### Assignment
Find all the lines in the entries below that hold the word "Drinkfles" and copy them.

Stored data entries
== == ==
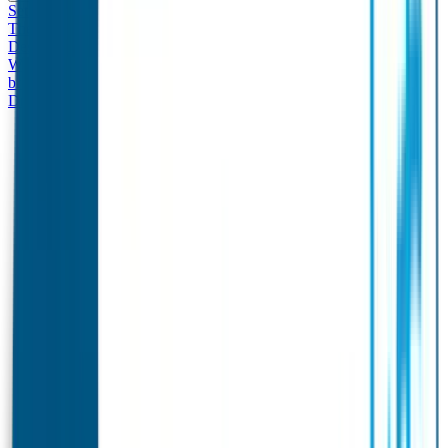
Set - Broodtrommel & Drinkfles
Drinkfles met naam
Thema
Broodtrommel met naam Thema
Drinkfles met naam
Design
Broodtrommel met naam Design
Drinkfles met naam – Real
World
Broodtrommel met naam – Real World
Ontwerp je eigen
broodtrommel
Ontwerp je eigen Drinkfles
Gepersonaliseerde
Drinkfles
Vervangende onderdelen Broodtrommel & Drinkfles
== == ==
### Result of the task
Set - Broodtrommel & Drinkfles
Drinkfles met naam
Drinkfles met naam
Drinkfles met naam – Real
Ontwerp je eigen Drinkfles
Drinkfles
Vervangende onderdelen Broodtrommel & Drinkfles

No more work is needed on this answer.